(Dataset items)
+++++

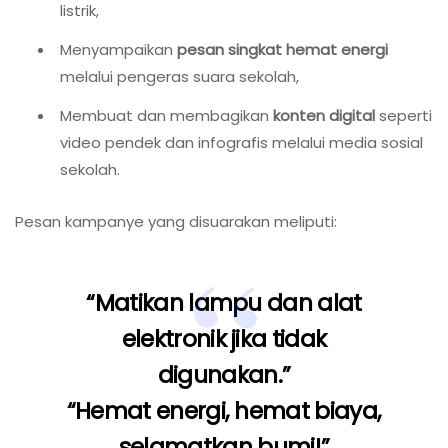
listrik,
Menyampaikan
pesan singkat hemat energi
melalui pengeras suara sekolah,
Membuat dan membagikan
konten digital
seperti
video pendek dan infografis melalui media sosial
sekolah.
Pesan kampanye yang disuarakan meliputi:
“Matikan lampu dan alat
elektronik jika tidak
digunakan.”
“Hemat energi, hemat biaya,
selamatkan bumi!”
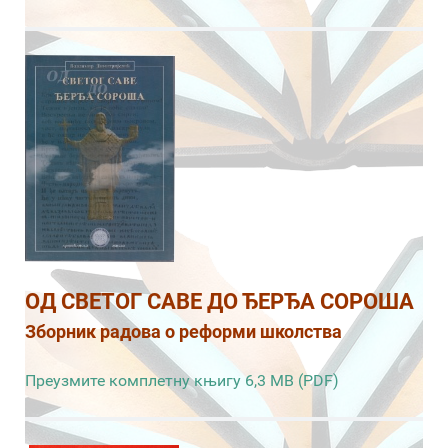
ОД СВЕТОГ САВЕ ДО ЂЕРЂА СОРОША
Зборник радова о реформи школства
Преузмите комплетну књигу 6,3 MB (PDF)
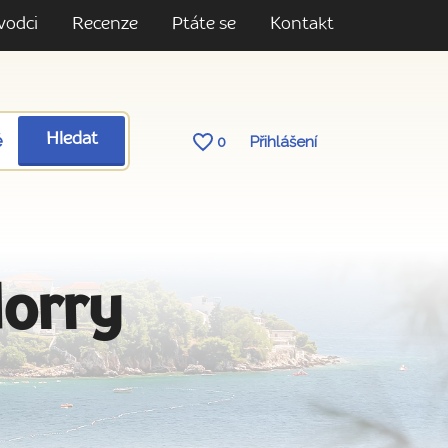
vodci
Recenze
Ptáte se
Kontakt
ě
Hledat
0
Přihlášení
dorry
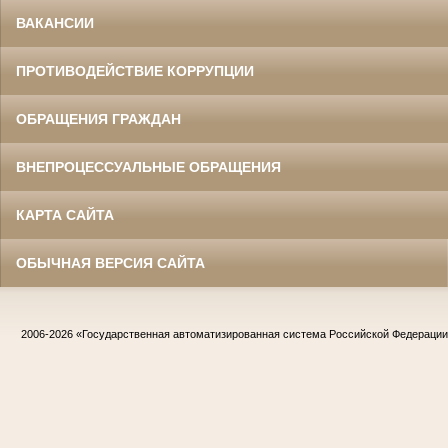
ВАКАНСИИ
ПРОТИВОДЕЙСТВИЕ КОРРУПЦИИ
ОБРАЩЕНИЯ ГРАЖДАН
ВНЕПРОЦЕССУАЛЬНЫЕ ОБРАЩЕНИЯ
КАРТА САЙТА
ОБЫЧНАЯ ВЕРСИЯ САЙТА
2006-2026
«Государственная автоматизированная система Российской Федераци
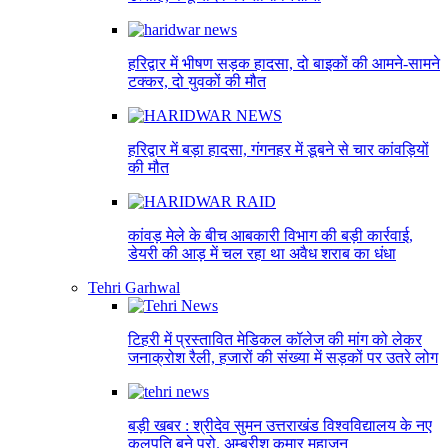
हरिद्वार में भीषण सड़क हादसा, दो बाइकों की आमने-सामने
टक्कर, दो युवकों की मौत
हरिद्वार में बड़ा हादसा, गंगनहर में डूबने से चार कांवड़ियों
की मौत
कांवड़ मेले के बीच आबकारी विभाग की बड़ी कार्रवाई,
डेयरी की आड़ में चल रहा था अवैध शराब का धंधा
Tehri Garhwal
टिहरी में प्रस्तावित मेडिकल कॉलेज की मांग को लेकर
जनाक्रोश रैली, हजारों की संख्या में सड़कों पर उतरे लोग
बड़ी खबर : श्रीदेव सुमन उत्तराखंड विश्वविद्यालय के नए
कुलपति बने प्रो. अम्बरीश कुमार महाजन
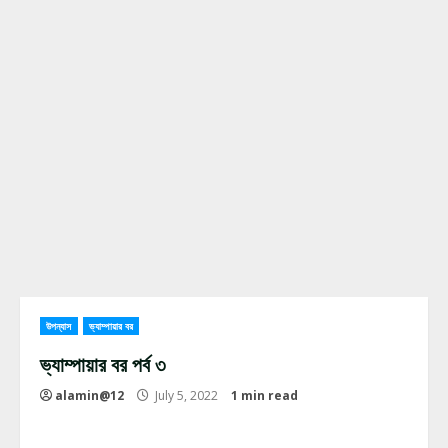
উপন্যাস
ভ্যাম্পায়ার বর
ভ্যাম্পায়ার বর পর্ব ৩
alamin@12
July 5, 2022
1 min read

+++++

# WHAT TO PRODUCE:
The answer must be every line from the entries above that holds the string "hemat".

# TASK SOLUTION:
pesan singkat hemat energi
“Hemat energi, hemat biaya,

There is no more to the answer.